Dari kejadian ini saya kira ada beberapa hal yang menyebabkan bantuan Ganjar akan dikembalikan. Pertama, Fajar yang merupakan kader PDIP merupakan orang yang cukup idealis. Dia sosok orang yang tidak mudah menerima bantuan orang lain walaupun sebenarnya dirinya pun memerlukannya. Orang seperti ini di jaman sekarang cukup langka dan sangat antik, sehingga perlu dilestarikan alias diapresiasi.

Kedua, Fajar merasa bahwa Ganjar benar-benar hanya sedang melakukan pencitraan. Bukan benar-benar mempunyai niat membantu. Karena kejadian Ganjar memberikan bantuan kepadanya ada di channel Youtube.

Anggapan Fajar bisa saja Ganjar memberikan bantuan hanya untuk konten belaka, tidak benar-benar ikhlas ingin membantu.

Ketiga, Fajar merupakan orang yang pro Puan Maharani. Sehingga dia merasa tidak enak jika bantuan Ganjar dia terima. Jika bantuannya datang dari pihak Puan Maharani mungkin lain ceritanya.

Keempat, sepertinya Fajar merasa tersinggung. Fajar tidak menyangka jika video kunjungan tersebut bakal diunggah di YouTube pribadi Ganjar. Dia menjadi kesal karena video itu diberi judul 'RUMAH REYOT KADER PDI PERJUANGAN DI TANAH BENGKOK'.

Fajar merasa tersinggung, karena judul video tersebut mencantumkan nama partainya. Dia merasa dirinya mencoreng nama baik PDIP. Jika judulnya tidak ada nama PDI Perjuangan mungkin Fajar akan menerimanya.

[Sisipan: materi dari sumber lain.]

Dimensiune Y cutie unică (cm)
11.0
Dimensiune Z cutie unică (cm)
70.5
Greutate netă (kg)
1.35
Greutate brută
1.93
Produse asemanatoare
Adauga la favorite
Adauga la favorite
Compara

Saya rasa admin channel Youtube Ganjar Pranowo harus diberikan edukasi. Sehingga dalam pengelolaan channel youtubenya lebih berhati-hati. Karena unggahan video tersebut sangat berkaitan dengan partai politik.

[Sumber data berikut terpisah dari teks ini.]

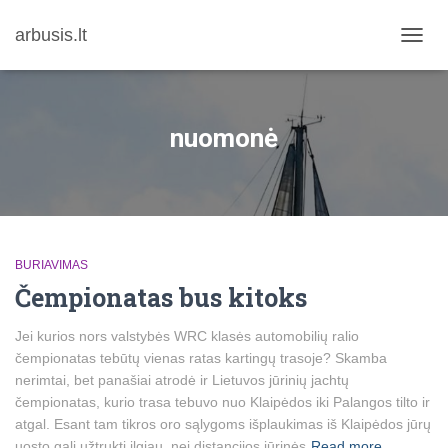
arbusis.lt
TOGG
NAVIG
nuomonė
BURIAVIMAS
Čempionatas bus kitoks
Jei kurios nors valstybės WRC klasės automobilių ralio
čempionatas tebūtų vienas ratas kartingų trasoje? Skamba
nerimtai, bet panašiai atrodė ir Lietuvos jūrinių jachtų
čempionatas, kurio trasa tebuvo nuo Klaipėdos iki Palangos tilto ir
atgal. Esant tam tikros oro sąlygoms išplaukimas iš Klaipėdos jūrų
uosto gali užtrukti ilgiau, nei distancijos jūrinės
Read more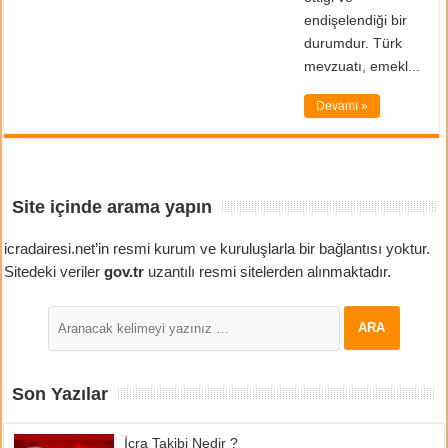
endişelendiği bir
durumdur. Türk
mevzuatı, emekl...
Devamı »
Site içinde arama yapın
icradairesi.net’in resmi kurum ve kuruluşlarla bir bağlantısı yoktur.
Sitedeki veriler
gov.tr
uzantılı resmi sitelerden alınmaktadır.
Son Yazılar
İcra Takibi Nedir ?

Masalah ini jadi sensitif karena Ganjar merupakan salah satu kader PDIP yang merupakan kandidat kuat Capres. Tetapi di internal PDIP sendiri, Ganjar Pranowo seolah diabaikan. PDIP lebih memilih Puan Maharani yang merupakan putri mahkota sebagai kandidat Capres 2024. Padahal popularitas dan elektabilitas Puan sangat jauh daripada Ganjar Pranowo.